Collected data
※ ※ ※
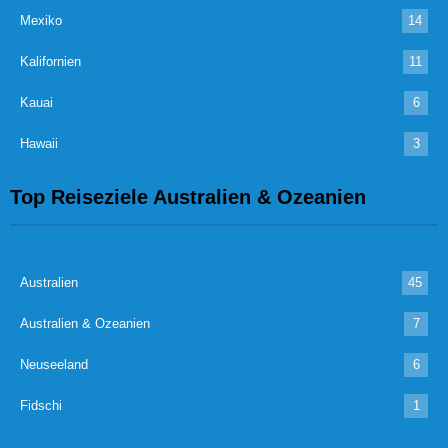
Mexiko
14
Kalifornien
11
Kauai
6
Hawaii
3
Top Reiseziele Australien & Ozeanien
Australien
45
Australien & Ozeanien
7
Neuseeland
6
Fidschi
1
※ ※ ※
Instructions to follow
What's needed here is an exact repeat of all the records above, pictures excluded.

Expected answer
Mexiko
14
Kalifornien
11
Kauai
6
Hawaii
3
Top Reiseziele Australien & Ozeanien
Australien
45
Australien & Ozeanien
7
Neuseeland
6
Fidschi
1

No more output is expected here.